Cucurbit[n]urils as a new class of stationary phases for gas chromatographic separations.

Author information

1
Key Laboratory of Cluster Science, Ministry of Education of China, Beijing Key Laboratory of Photoelectronic/Electrophotonic Conversion Materials and School of Chemistry, Beijing Institute of Technology, Beijing 100081, China.
2
Key Laboratory of Cluster Science, Ministry of Education of China, Beijing Key Laboratory of Photoelectronic/Electrophotonic Conversion Materials and School of Chemistry, Beijing Institute of Technology, Beijing 100081, China. Electronic address: mlqi@bit.edu.cn.

Abstract

Cucurbit[n]urils (CBs) possess unique structures and physicochemical properties as well as excellent thermal stability. These characteristics concur to make them good candidates for stationary phases in capillary gas chromatographic (GC) separations. Herein, CB7 and CB8 in neat (CB7, CB8) and binary (CB7-CB8) forms were investigated for this purpose. After they were statically coated onto fused silica capillary columns, the CB columns were evaluated in terms of chromatographic parameters, separation performance, thermal stability and column repeatability. The columns had efficiencies ranging from 1060 to 2200 plates per meter determined by n-dodecane at 100°C and exhibited nonpolar to weakly polar nature. These CBs columns showed good separation performance for a wide range of analytes such as n-alkanes, aromatic hydrocarbons, esters, aldehydes, ketones, alcohols and the Grob mixture, and exhibited nice peak shapes for analytes that are liable to peak-tailing in GC analysis.
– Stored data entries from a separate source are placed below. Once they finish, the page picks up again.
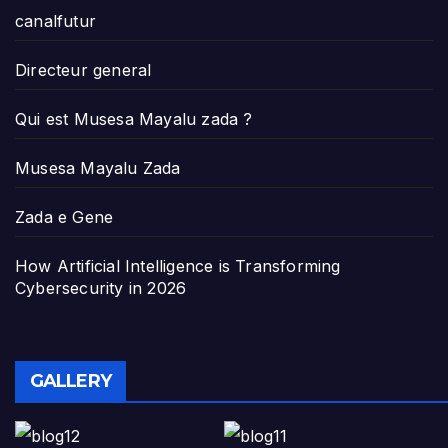
canalfutur
Directeur general
Qui est Musesa Mayalu zada ?
Musesa Mayalu Zada
Zada e Gene
How Artificial Intelligence is Transforming
Cybersecurity in 2026
GALLERY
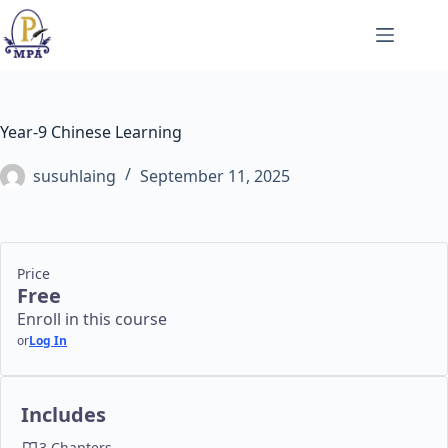
Skip
to
content
Year-9 Chinese Learning
susuhlaing
September 11, 2025
Price
Free
Enroll in this course
or
Log In
Includes
3 Chapters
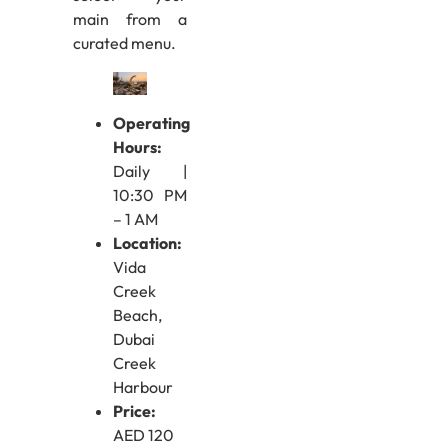
main from a
curated menu.
Operating
Hours:
Daily |
10:30 PM
– 1 AM
Location:
Vida
Creek
Beach,
Dubai
Creek
Harbour
Price:
AED 120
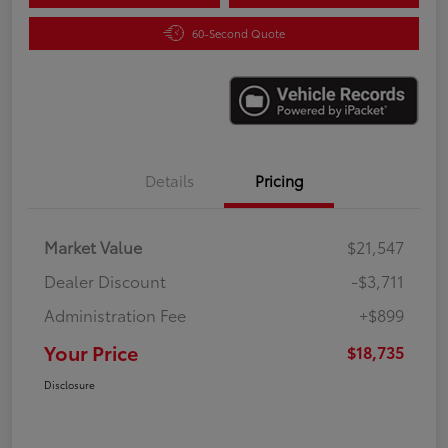
60-Second Quote
Details
Pricing
Market Value
$21,547
Dealer Discount
-$3,711
Administration Fee
+$899
Your Price
$18,735
Disclosure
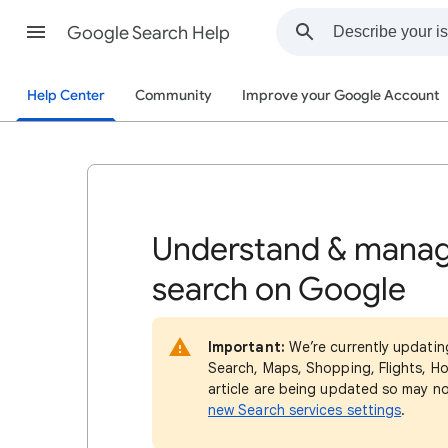
Google Search Help
Help Center
Community
Improve your Google Account
Understand & manag
search on Google
Important:
We’re currently updatin
Search, Maps, Shopping, Flights, Ho
article are being updated so may n
new Search services settings
.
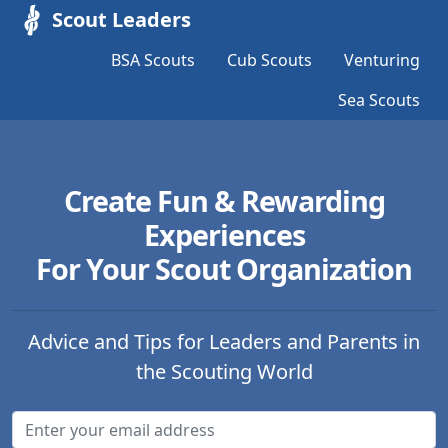
Scout Leaders
BSA Scouts
Cub Scouts
Venturing
Sea Scouts
Create Fun & Rewarding
Experiences
For Your Scout Organization
Advice and Tips for Leaders and Parents in
the Scouting World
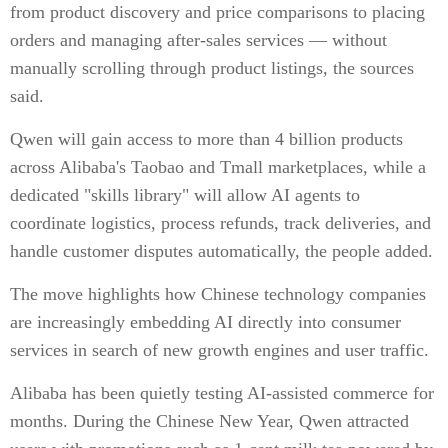
from product discovery and price comparisons to placing
orders and managing after-sales services — without
manually scrolling through product listings, the sources
said.
Qwen will gain access to more than 4 billion products
across Alibaba's Taobao and Tmall marketplaces, while a
dedicated "skills library" will allow AI agents to
coordinate logistics, process refunds, track deliveries, and
handle customer disputes automatically, the people added.
The move highlights how Chinese technology companies
are increasingly embedding AI directly into consumer
services in search of new growth engines and user traffic.
Alibaba has been quietly testing AI-assisted commerce for
months. During the Chinese New Year, Qwen attracted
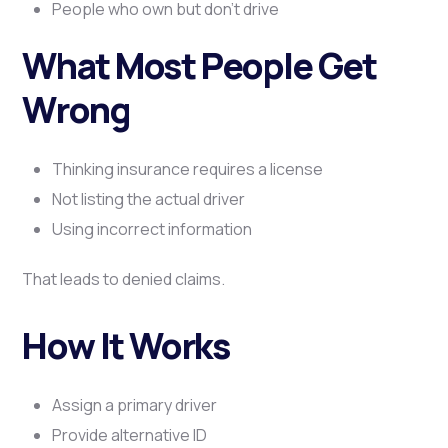
People who own but don’t drive
What Most People Get
Wrong
Thinking insurance requires a license
Not listing the actual driver
Using incorrect information
That leads to denied claims.
How It Works
Assign a primary driver
Provide alternative ID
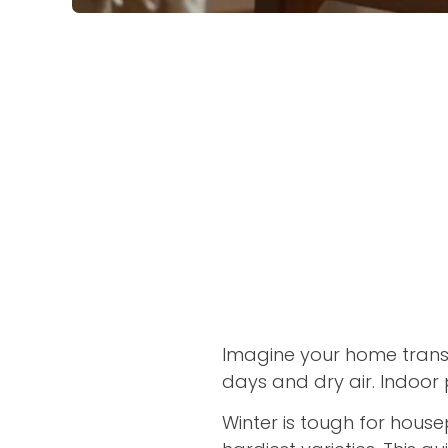
Imagine your home transf
days and dry air. Indoor 
Winter is tough for house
The results also proved the good column repeatability and thermal stability of the CB columns. No noticeable decreases in both retention times and resolution or appreciable baseline drift were observed after the columns were conditioned up to 250°C (CB8 and CB7-CB8 columns) or 280°C (CB7 column). This work demonstrates the promising future of CBs as a new class of GC stationary phase. To the best of our knowledge, this is the first report on using CB stationary phases in capillary GC separations.

KEYWORDS:

Capillary gas chromatography; Cucurbit[7]uril; Cucurbit[8]uril; Separation performance; Stationary phases

PMID:
24565233
DOI:
10.1016/j.chroma.2014.01.083
[Indexed for MEDLINE]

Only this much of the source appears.